Noveletas: Liv & A Planície do escritor norueguês Sigbjørn Obstfelder - 1866/1900 (Editora Aboio, 2023) é o primeiro título da Coleção Norte-Sul, organizada e traduzida pelo Guilherme da Silva Braga, com a proposta de aproximar os leitores brasileiros de histórias e autores dos países nórdicos. É uma iniciativa interessante, visto que temos uma carência de publicações de obras dessa região e conhecer outros países através da literatura, é sempre uma experiência reveladora. A coleção já conta com obras traduzidas diretamente do norueguês, dinamarquês e sueco. 


Sigbjørn Obstfelder foi um escritor e poeta norueguês do século XIX, nascido na cidade de Stavanger e cresceu em uma família de dezesseis irmãos. Seu pai era padeiro e também um homem rígido e inacessível emocionalmente. Sua mãe faleceu quando Sigbjørn tinha apenas quatorze anos de idade.

O autor possui uma história de vida bastante triste e além da vivência de um lar sem referências, Sigbjørn também tinha episódios de colapso nervoso. Devido à sua saúde mental instável, acabou passando grande parte da vida internado em clínicas de repouso. 

Apesar do histórico triste, Sigbjørn é reconhecido como um dos maiores nomes da literatura norueguesa e considerado o primeiro poeta modernista do país. Sua vida influenciou bastante em sua obra, então encontraremos em seu texto, além da predominância da linguagem poética, a incidência de temas como a solidão e a melancolia.

Nas duas pequenas novelas que compõe a obra lançada pela Editora Aboio, temos a oportunidade de experimentar o estilo literário de Sigbjørn, com duas histórias poéticas e que denotam o olhar atento do narrador para o mundo. O tom é sempre contemplativo, poético e um verdadeiro deleite para leitores que como eu, gostam de grifar trechos marcantes do texto.

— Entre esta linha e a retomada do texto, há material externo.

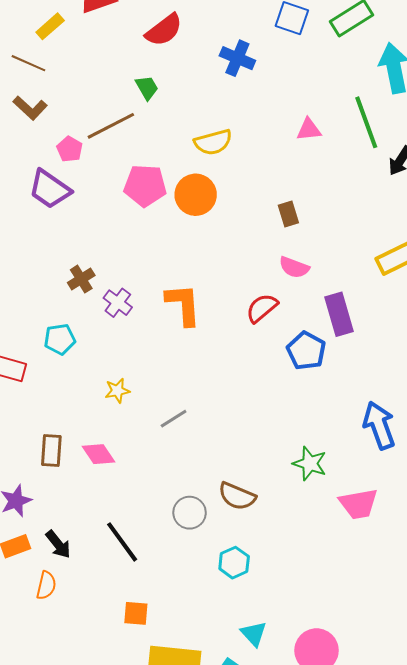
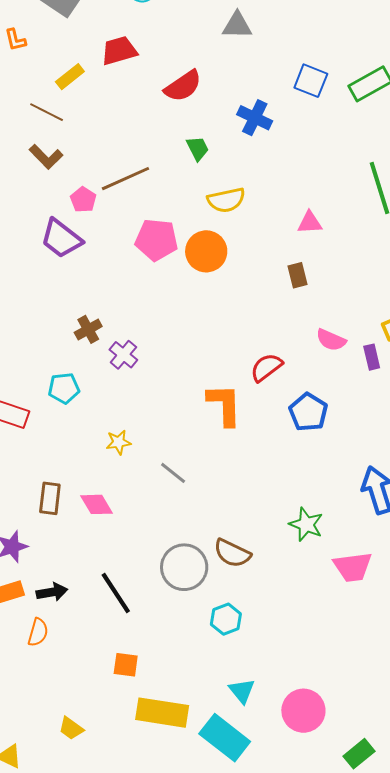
green trapezoid: (147, 88) -> (198, 148), moved
pink triangle: (309, 129) -> (310, 223), moved
pink semicircle: (294, 267) -> (331, 340), moved
orange L-shape: (183, 305) -> (224, 405), moved
purple rectangle: (339, 314) -> (372, 357), moved, size x0.6
gray line: (174, 419) -> (173, 473), turned 68
gray circle: (190, 513) -> (184, 567), size x1.4
black arrow: (58, 544) -> (52, 592), turned -64

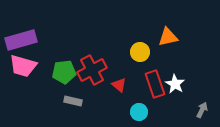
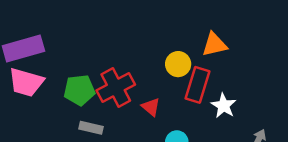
red rectangle: (155, 84) -> (198, 85), moved, turned 36

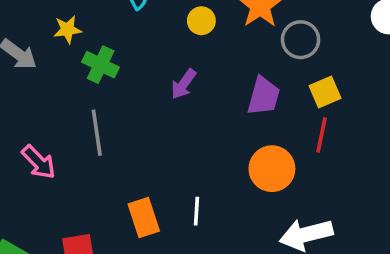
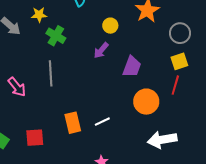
yellow circle: (201, 21) -> (110, 26), moved
gray circle: (301, 40) -> (180, 33), moved
purple trapezoid: (264, 96) -> (132, 67), moved
white line: (196, 211) -> (102, 122), turned 56

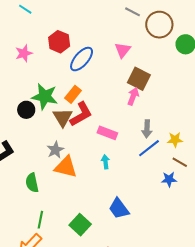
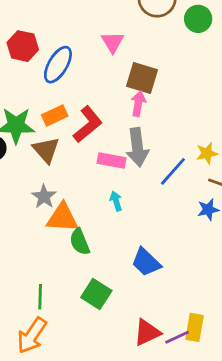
orange rectangle: (73, 94) -> (55, 116), turned 36
red L-shape: (81, 114) -> (88, 124), moved
gray arrow: (147, 129) -> (137, 147), moved, size x1.5
green semicircle: (32, 183) -> (80, 242), moved

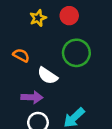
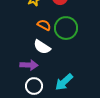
orange semicircle: (21, 55) -> (44, 25), moved

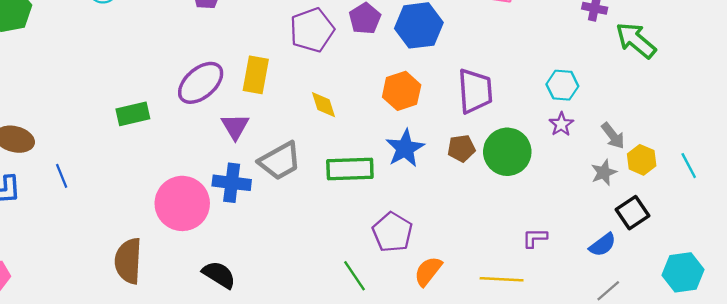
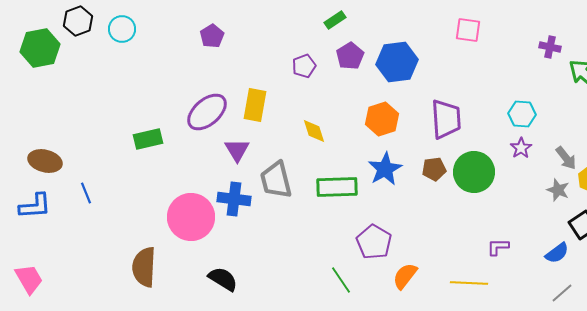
purple pentagon: (312, 30) -> (304, 66), size x0.6
gray trapezoid: (280, 161) -> (276, 180), turned 105
gray star: (604, 172) -> (558, 190), turned -30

Perto da minha habitação existe um café que costumo visitar ao escurecer. Em geral o lugar está vazio. Gosto muito de ficar sentado lá. Posso ficar lá sentado por muito, muito tempo. Nem sei ao certo porque gosto tanto. Acho que na maioria das vezes nem chego a pensar, tenho apenas um sentimento de paz, de que naquele instante tudo está em silêncio, de que as perguntas grandes e difíceis e as dúvidas terríveis e tudo o que há de patético não se encontra por lá, de que respiro tranquilo e as pessoas andam ao meu redor e cuidam de seus afazeres e vivem em silêncio, sem reclamações e sem nenhuma exigência de que justamente eu também participe.
A prosa de Sigbjørn é abstrata, psicológica e com leves tons de uma espiritualidade que não chega a ser uma espiritualidade religiosa, mas a de um observador que precisa encontrar significado no mundo, nas coisas e nas sensações. Um observador que analisa o barulho dos passos da musa no corredor e consegue fazer correlações com seu possível estado de espírito.

Nas duas novelas, podemos perceber seu olhar para a solidão em relação à vivência na cidade e suas reflexões sobre possíveis formas de ser e estar na mesma, como também na relação com o outro, que a parece sempre por trás de uma névoa de bastante reserva.

A bem dizer eu conheço algumas pessoas nessa cidade, mas raramente faço visitas. E quando faço sinto um medo terrível. É como se eu temesse que fossem roubar uma parte de mim.
Aqui é tão solitário – nada de passos familiares, nada do farfalhar do vestido! É como se todas as pessoas tivessem ido embora e as casas estivessem vazias. Por vezes tenho a impressão de ouvir lamentos e gritos sufocados. Passei demasiado tempo sentado e sozinho e estou nervoso.
Sua prosa é escrita de forma fragmentada, o que ajuda na imersão de tudo o que o autor representa de exaltação do fluxo de memória, de percepção do cotidiano, do acaso, daquilo que porventura não se vê e só se percebe. A escrita de Sigbjørn Obstfelder é uma visita ao que não é facilmente dito - ao imensurável.